A rua ainda pulsa

 

Numa sociedade que vive na lógica das academias e dos condomínios, usar os espaços públicos para praticar esporte é resistir. Coloca o tênis, uma roupa confortável e vem com a gente tomar o que é seu

Lia Bock

“A gente tem que ser resistência pra no futuro ser liberdade. Tem que ocupar praça, parque e levar coisas boas pras pessoas.” É com esse discurso apaixonado que Rafael Amaral, 32 anos, puxa a galera para a Praça Horácio Sabino, onde pratica slackline. Dando pirueta sob uma corda bamba, ele, os amigos e quem mais colar hipnotizam os frequentadores da praça recém-reformada na região do Sumaré, em São Paulo.

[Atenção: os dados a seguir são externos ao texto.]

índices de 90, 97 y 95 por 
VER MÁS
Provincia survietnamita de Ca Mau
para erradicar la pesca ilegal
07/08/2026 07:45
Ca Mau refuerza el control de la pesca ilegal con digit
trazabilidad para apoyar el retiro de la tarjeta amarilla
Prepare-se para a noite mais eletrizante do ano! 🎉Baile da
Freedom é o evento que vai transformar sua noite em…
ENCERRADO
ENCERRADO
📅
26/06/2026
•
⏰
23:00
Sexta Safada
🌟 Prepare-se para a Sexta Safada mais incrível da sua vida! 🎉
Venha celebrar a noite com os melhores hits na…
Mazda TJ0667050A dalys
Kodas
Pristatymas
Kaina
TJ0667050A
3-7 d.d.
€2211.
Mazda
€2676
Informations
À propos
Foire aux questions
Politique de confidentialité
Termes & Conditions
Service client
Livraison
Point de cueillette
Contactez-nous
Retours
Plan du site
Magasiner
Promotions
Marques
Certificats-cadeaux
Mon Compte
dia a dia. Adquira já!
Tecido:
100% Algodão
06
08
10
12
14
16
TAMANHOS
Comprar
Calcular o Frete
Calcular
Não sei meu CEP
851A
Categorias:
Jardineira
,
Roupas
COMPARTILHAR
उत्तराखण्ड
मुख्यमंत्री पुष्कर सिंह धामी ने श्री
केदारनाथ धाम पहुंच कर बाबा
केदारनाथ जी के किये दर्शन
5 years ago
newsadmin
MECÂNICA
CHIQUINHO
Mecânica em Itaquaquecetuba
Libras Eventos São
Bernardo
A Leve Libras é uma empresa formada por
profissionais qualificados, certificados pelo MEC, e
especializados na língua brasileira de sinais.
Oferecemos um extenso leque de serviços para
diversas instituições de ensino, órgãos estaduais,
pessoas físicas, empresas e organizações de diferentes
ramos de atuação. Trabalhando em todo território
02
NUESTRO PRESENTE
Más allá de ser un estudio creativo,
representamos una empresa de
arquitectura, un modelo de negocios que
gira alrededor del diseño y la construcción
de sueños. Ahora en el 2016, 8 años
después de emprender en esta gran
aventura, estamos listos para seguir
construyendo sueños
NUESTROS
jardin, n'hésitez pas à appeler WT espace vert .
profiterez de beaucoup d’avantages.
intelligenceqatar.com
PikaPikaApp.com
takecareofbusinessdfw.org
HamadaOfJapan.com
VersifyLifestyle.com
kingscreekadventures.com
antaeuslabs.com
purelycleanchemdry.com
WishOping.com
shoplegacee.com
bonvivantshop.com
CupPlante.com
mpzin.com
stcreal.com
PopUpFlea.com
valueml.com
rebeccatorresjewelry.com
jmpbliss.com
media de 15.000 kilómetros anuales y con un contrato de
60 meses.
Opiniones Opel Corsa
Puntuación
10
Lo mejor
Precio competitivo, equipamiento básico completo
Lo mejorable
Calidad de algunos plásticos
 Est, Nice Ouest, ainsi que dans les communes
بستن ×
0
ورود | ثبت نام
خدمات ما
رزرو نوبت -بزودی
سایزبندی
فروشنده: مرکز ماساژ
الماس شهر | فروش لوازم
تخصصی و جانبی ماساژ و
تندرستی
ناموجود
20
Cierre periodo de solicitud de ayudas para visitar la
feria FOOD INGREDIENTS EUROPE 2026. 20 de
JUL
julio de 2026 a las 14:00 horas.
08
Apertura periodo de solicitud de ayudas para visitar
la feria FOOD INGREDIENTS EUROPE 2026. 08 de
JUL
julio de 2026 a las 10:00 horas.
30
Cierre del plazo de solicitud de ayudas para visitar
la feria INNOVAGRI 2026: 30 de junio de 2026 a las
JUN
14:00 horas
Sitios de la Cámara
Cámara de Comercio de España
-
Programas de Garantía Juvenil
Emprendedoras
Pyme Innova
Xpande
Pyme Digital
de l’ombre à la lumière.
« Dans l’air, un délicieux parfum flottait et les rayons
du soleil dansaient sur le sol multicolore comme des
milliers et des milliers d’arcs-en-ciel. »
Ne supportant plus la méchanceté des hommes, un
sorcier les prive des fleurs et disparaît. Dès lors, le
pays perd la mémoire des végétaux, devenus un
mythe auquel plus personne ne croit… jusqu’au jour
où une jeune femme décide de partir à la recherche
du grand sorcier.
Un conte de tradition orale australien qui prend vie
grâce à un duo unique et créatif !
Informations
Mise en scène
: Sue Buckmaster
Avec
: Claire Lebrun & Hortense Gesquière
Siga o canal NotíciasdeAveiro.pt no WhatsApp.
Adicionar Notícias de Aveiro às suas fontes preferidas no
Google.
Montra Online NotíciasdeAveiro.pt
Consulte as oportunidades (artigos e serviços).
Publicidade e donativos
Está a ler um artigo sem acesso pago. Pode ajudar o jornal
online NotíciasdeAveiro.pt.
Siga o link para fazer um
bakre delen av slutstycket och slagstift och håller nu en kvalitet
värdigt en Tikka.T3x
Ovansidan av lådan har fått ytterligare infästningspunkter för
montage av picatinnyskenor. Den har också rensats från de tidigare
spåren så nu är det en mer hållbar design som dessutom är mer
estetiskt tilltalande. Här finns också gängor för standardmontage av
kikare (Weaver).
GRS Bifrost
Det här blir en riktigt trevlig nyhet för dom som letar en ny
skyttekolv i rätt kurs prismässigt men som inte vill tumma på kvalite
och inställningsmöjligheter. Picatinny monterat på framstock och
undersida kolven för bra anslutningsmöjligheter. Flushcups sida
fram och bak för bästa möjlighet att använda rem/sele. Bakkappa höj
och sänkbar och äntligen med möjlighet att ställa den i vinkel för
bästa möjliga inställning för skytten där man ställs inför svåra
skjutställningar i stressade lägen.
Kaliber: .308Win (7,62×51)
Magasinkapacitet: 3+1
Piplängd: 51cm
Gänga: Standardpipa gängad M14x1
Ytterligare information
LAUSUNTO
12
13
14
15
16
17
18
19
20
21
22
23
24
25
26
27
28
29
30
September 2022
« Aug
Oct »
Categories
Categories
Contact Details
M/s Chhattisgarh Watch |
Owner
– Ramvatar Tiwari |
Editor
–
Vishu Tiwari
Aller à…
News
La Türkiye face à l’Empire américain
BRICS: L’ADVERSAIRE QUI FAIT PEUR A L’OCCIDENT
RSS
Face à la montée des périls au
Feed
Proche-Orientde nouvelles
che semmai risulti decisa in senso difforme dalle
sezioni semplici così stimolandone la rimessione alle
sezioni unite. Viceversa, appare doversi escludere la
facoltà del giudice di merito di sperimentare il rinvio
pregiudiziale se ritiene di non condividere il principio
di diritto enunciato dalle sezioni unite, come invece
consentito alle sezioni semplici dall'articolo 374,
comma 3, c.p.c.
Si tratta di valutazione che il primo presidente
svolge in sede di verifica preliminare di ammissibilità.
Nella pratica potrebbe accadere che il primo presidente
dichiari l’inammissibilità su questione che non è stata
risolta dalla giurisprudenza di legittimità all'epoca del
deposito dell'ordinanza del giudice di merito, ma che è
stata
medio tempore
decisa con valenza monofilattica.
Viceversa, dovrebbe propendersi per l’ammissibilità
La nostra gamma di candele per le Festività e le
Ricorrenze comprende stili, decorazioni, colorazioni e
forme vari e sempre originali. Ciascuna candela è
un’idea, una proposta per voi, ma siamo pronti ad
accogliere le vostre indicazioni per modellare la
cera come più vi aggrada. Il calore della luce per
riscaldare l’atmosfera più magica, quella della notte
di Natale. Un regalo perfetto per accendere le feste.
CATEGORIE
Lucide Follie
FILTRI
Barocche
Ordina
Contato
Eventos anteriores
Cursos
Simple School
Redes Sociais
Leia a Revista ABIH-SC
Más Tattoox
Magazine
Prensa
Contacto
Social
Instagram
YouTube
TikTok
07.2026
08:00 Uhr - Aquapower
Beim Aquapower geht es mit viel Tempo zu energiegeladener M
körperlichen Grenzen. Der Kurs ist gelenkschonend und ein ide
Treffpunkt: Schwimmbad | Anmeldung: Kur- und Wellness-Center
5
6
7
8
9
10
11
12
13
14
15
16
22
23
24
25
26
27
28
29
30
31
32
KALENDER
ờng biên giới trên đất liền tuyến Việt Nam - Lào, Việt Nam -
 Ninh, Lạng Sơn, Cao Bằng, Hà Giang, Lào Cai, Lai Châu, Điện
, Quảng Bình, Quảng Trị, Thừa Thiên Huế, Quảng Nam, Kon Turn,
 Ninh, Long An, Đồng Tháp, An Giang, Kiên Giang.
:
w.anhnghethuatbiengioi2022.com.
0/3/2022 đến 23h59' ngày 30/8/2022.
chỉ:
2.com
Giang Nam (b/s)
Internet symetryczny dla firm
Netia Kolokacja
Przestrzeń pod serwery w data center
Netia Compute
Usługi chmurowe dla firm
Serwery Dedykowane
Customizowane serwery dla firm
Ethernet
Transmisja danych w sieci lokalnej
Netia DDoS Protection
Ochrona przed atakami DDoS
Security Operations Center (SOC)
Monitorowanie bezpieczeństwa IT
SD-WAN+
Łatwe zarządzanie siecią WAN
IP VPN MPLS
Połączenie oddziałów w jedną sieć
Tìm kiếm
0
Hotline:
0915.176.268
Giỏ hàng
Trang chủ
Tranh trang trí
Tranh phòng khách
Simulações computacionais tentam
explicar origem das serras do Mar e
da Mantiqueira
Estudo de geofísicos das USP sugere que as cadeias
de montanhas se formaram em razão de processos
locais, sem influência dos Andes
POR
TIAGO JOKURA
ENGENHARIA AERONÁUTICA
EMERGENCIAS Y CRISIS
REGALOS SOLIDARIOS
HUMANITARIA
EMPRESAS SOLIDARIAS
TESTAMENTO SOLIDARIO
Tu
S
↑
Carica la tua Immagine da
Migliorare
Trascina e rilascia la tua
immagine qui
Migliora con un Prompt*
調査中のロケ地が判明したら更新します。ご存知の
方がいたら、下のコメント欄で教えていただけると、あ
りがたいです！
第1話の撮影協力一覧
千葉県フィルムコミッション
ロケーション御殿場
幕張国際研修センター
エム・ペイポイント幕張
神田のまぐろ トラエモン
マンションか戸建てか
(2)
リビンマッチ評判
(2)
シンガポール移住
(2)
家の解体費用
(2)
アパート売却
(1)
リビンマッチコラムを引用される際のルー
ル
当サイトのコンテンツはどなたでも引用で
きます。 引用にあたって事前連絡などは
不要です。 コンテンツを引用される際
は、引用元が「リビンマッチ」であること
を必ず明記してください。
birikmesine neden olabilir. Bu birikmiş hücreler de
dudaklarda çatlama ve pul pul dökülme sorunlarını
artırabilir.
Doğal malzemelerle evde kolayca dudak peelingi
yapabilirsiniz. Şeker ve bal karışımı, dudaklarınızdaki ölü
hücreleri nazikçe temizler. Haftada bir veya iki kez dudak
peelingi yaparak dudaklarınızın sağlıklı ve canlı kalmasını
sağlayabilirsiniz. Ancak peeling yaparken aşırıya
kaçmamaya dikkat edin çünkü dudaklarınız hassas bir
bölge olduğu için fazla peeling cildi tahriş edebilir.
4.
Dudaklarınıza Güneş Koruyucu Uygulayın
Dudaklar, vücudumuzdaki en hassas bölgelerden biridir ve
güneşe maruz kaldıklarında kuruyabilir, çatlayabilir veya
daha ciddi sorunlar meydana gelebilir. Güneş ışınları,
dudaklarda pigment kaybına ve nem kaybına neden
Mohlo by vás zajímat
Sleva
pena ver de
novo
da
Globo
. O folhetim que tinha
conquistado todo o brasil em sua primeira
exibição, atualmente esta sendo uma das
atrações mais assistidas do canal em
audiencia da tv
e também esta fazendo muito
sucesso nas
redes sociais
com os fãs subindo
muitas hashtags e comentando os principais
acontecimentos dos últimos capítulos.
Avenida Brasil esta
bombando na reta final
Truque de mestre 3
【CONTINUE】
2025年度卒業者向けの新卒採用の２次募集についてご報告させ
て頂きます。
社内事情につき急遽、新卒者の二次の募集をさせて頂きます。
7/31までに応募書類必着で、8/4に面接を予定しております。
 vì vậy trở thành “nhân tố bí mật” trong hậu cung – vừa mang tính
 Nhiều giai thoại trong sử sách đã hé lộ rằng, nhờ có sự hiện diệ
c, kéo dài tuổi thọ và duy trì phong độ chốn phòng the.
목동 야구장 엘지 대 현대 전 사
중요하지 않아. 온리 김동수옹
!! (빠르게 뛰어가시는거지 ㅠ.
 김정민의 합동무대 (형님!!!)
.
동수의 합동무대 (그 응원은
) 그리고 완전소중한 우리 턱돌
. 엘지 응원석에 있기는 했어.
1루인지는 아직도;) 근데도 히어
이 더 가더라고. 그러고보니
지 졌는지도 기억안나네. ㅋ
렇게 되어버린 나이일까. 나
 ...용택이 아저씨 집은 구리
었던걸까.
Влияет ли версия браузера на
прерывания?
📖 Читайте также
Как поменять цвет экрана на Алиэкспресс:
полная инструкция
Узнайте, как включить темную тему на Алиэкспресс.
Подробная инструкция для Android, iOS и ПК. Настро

Na metrópole onde a paisagem é tomada por carros de vidro escuro que parecem não levar ninguém e o concreto se estende do chão em que pisamos ao topo dos arranha-céus, ocupar a cidade com a presença humana é resistir. E desde 2012, Rafael e a equipe Slack Alves resistem. Composta por nove atletas, a Slack faz das praças centros de treinamento e convida os passantes, muitas vezes mergulhados em seus próprios celulares, a viver a rua, a usar a rua, a suar na rua.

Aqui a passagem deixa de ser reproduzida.